Ohne Einlagensicherung Wer eine Aktie kauft, wird Mitbesitzer eines Unternehmens - wer eine Anleihe kauft, leiht diesem für eine bestimmte Zeit sein Geld. Dafür gibt es jedes Jahr einen festgelegten Zins, den Kupon. Dessen Höhe ist auch ein Hinweis aufs Risiko: Je riskanter, desto mehr Zins hat eine Firma bei Emission der Anleihe zu bieten, um Geldgeber zu finden. Das Unternehmen muss während der Laufzeit genug Geld haben, um den Zins zu zahlen. Am Laufzeitende benötigt es genug Kapital, um das geliehene Geld zurückzuzahlen. Ist die Firma insolvent, müssen sich Anleihebesitzer mit anderen Gläubigern das teilen, was noch zu holen ist. Oft verlieren sie bei ­einer Pleite den Großteil ihres Kapitals. Eine Einlagensicherung wie beim Festgeld gibt es bei Anleihen nicht.

Kurs und Rendite


Kalkulierbare Erträge
Privatanleger können die meisten Anleihen nicht bei Emission zeichnen, sie müssen die Papiere an der Börse kaufen. Dabei sind Gebühren für Hausbank und Handelsplatz fällig. Aktien werden in Euro gehandelt, Anleihen notieren dagegen in Prozent des Nennwerts. Wer eine Anleihe mit Nennwert 1000 Euro zu 90 Prozent kauft, muss 900 Euro zahlen. Am Laufzeitende zahlt der Emittent 1000 Euro zurück. Verteilt man den Kursgewinn - Kaufpreis 900 Euro, Tilgung 1000 Euro, Gewinn 100 Euro - auf die Jahre von Kauf bis Fälligkeit und zählt den Zins hinzu, ergibt sich die jährliche Rendite der Anleihe.

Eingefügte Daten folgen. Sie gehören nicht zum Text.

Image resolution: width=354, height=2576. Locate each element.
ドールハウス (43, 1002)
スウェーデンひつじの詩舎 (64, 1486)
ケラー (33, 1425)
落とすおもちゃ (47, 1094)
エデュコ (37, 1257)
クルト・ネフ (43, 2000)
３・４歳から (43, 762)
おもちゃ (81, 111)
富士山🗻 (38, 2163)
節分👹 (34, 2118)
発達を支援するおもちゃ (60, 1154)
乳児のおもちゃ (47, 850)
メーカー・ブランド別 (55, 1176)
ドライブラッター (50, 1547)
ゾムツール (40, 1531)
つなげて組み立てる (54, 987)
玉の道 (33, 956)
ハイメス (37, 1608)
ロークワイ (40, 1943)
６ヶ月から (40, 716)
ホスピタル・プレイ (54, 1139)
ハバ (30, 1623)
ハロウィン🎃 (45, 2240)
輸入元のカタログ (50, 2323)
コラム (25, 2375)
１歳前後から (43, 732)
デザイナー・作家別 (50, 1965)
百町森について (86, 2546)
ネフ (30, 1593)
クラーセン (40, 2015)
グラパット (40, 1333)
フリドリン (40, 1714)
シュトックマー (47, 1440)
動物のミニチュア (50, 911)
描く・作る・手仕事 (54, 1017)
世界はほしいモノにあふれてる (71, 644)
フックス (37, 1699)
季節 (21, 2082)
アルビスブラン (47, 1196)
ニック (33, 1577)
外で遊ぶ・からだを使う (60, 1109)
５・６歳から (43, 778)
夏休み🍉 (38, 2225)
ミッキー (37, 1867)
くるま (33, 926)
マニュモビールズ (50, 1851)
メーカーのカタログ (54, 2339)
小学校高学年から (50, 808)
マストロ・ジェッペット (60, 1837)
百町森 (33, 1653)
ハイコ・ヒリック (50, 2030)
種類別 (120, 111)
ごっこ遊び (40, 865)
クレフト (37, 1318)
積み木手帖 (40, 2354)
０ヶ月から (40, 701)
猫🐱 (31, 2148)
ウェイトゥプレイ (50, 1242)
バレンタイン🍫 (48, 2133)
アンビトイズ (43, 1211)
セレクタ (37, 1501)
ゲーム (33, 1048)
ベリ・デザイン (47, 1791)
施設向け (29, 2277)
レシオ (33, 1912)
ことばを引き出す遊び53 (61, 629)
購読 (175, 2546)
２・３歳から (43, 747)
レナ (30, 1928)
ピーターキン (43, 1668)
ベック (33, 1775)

Je niedriger der Kurs, desto höher die beim Kauf mögliche Rendite. Je höher der Kurs, desto niedriger die Rendite. Aktueller Kurs und aktuelle ­Rendite entwickeln sich somit spiegelbildlich.

Stückzins und Steuer


Tägliche Handelbarkeit
Bei Anleihen gibt es meist einmal im Jahr den Zins. Wer seine börsentäglich handelbare Anleihe vor diesem Termin verkauft, verzichtet aber nicht auf den Zins: Der Käufer zahlt dem Verkäufer auf den Tag genau den aufgelaufenen Zins als Stückzins. Die Summe, die ein Anleger beim Anleihekauf zahlt, hat zwei Teile: Den Prozentsatz des Nennwerts, um Ansprüche auf Zinszahlung und Tilgung zu übernehmen, und die Stückzinsen. Von Zins und Kursgewinn will der Staat 25 Prozent Abgeltungsteuer plus Solidaritätszuschlag und Kirchensteuer. Beim Kauf gezahlte Stückzinsen werden von der Bank berücksichtigt: Die Stückzinsen ­senken zunächst die Kapitalerträge, auf die Steuern zu entrichten sind. Beim Zinstermin wird auf den ganzen Betrag die Steuer fällig.